Dengan demikian, kini para pekerja sawah di wilayah ini rata-rata sudah berusia tua. Pemandangan para wanita muda membersihkan rumput di tengah hijaunya hamparan sawah kini sangat jarang ditemukan. Yang tersisa adalah para wanita yang berusia di atas 50 tahun. Secara perlahan tetapi pasti telah terjadi pergeseran kultur masyarakat sehingga sangat dikhawatirkan pada suatu saat tidak ada lagi orang yang mau bekerja sebagai petani di sawah.

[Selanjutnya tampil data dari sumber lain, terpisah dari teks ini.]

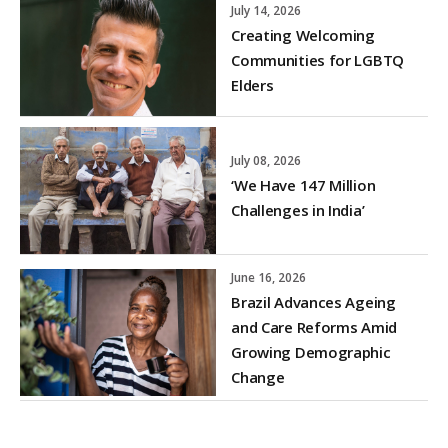
July 14, 2026
Creating Welcoming
Communities for LGBTQ
Elders
July 08, 2026
‘We Have 147 Million
Challenges in India’
June 16, 2026
Brazil Advances Ageing
and Care Reforms Amid
Growing Demographic
Change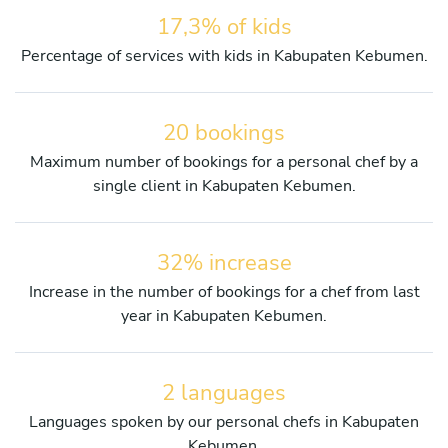
17,3% of kids
Percentage of services with kids in Kabupaten Kebumen.
20 bookings
Maximum number of bookings for a personal chef by a
single client in Kabupaten Kebumen.
32% increase
Increase in the number of bookings for a chef from last
year in Kabupaten Kebumen.
2 languages
Languages spoken by our personal chefs in Kabupaten
Kebumen.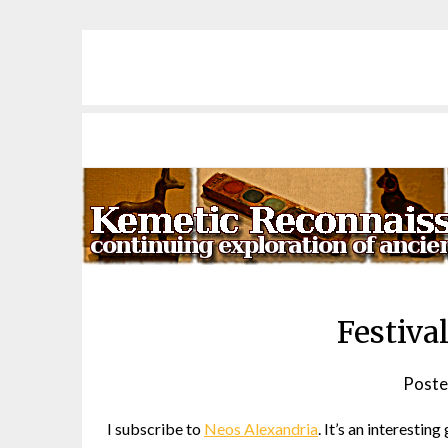
Skip
to
content
Festiva
Poste
I subscribe to
Neos Alexandria
. It’s an interesti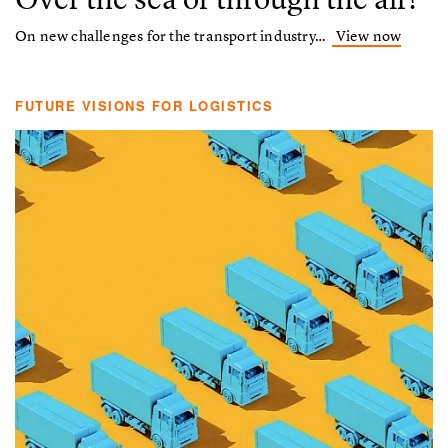
On new challenges for the transport industry…
View now
FUTURE VISIONS FOR LOGISTICS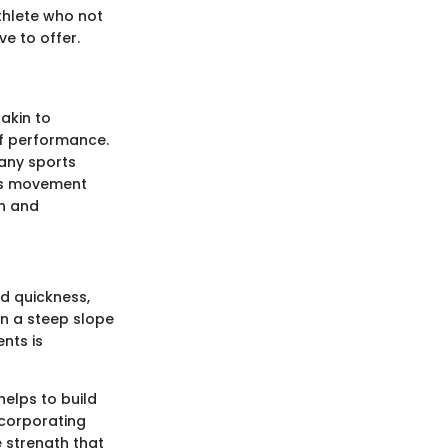
thlete who not
ve to offer.
 akin to
 of performance.
any sports
ens movement
on and
nd quickness,
n a steep slope
nts is
 helps to build
ncorporating
e strength that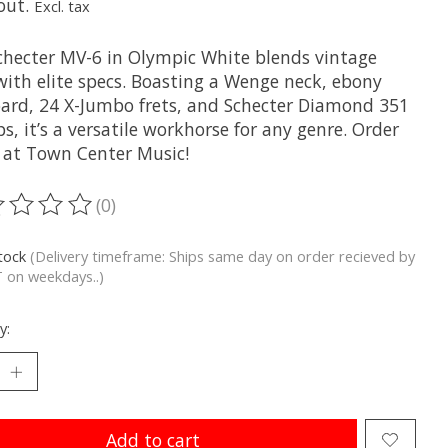
out.
Excl. tax
checter MV-6 in Olympic White blends vintage
with elite specs. Boasting a Wenge neck, ebony
oard, 24 X-Jumbo frets, and Schecter Diamond 351
s, it’s a versatile workhorse for any genre. Order
 at Town Center Music!
(0)
ting of this product is
0
out of 5
stock
(Delivery timeframe: Ships same day on order recieved by
 on weekdays..)
y:
Add to cart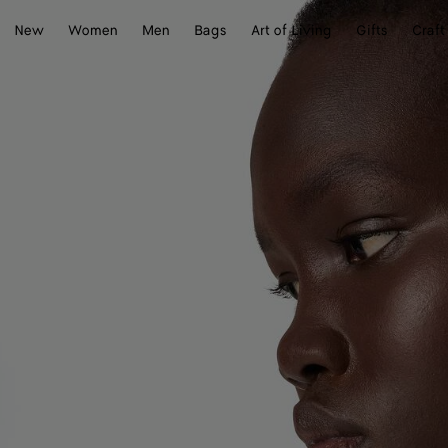
New
Women
Men
Bags
Art of Living
Gifts
Craft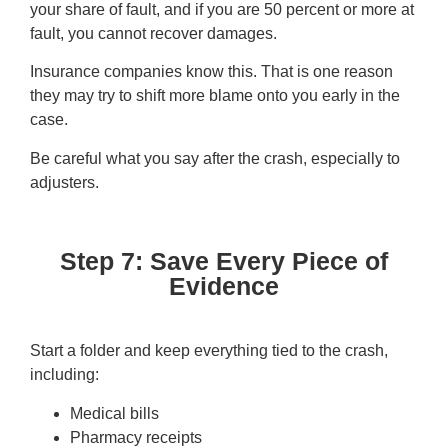
your share of fault, and if you are 50 percent or more at
fault, you cannot recover damages.
Insurance companies know this. That is one reason
they may try to shift more blame onto you early in the
case.
Be careful what you say after the crash, especially to
adjusters.
Step 7: Save Every Piece of
Evidence
Start a folder and keep everything tied to the crash,
including:
Medical bills
Pharmacy receipts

Ke depan, produksi pangan global diprediksi akan menurun drastis. Hal ini disebabkan alih fungsi lahan pertanian untuk industri, konversi lahan pertanian pangan untuk produksi masif bahan bioenergi, serta terjadinya perubahan iklim global. Dengan demikian, kendati negara memiliki uang banyak untuk membeli beras, nantinya terjadi kelangkaan pangan global sehingga sulit untuk mendapatkan beras di pasaran dunia. Oleh karena itu, sangat mendesak untuk mengupayakan kemandirian pangan atau kita biarkan bangsa ini ditimpa bencana kekurangan pangan.

Pengulangan kesalahan

Kebijakan masa lalu menjadikan wilayah pantura Jabar-yang merupakan lumbung pangan nasional-sebagai kawasan industri ternyata merupakan kebijakan yang salah dan tidak visioner, kurang memperhitungkan dampak fisik berupa penyusutan lahan sawah yang ternyata cukup signifikan, serta dampak sosial yang lebih buruk, yaitu terjadinya pergeseran kultural yang membuat masyarakat enggan turun ke sawah.

Kini, dengan rencana pemerintah membangun pelabuhan peti kemas di kawasan utara Kabupaten Karawang, sungguh merupakan pengulangan kesalahan atau pengulangan kebijakan tidak visioner untuk kedua kalinya.

Justru akan lebih bijaksana dan amat visioner apabila pemerintah melakukan relokasi kawasan industri dari wilayah pantura Jabar dan DKI ke luar Jawa (lebih tepatnya ke wilayah timur Indonesia) atau paling tidak melakukan moratorium pembangunan industri baru di kawasan ini. Dengan demikian, selain menyelamatkan produksi pangan, hal ini juga akan mengurangi kepadatan penduduk, menurunkan tingkat kepadatan lalu lintas, menurunkan angka kriminalitas, serta niscaya akan mempermudah upaya mengatasi banjir. Di samping itu, akan terjadi pula peningkatan kegiatan ekonomi di luar Jawa, peningkatan kesejahteraan masyarakat secara umum, dan aspek pemerataan. (*)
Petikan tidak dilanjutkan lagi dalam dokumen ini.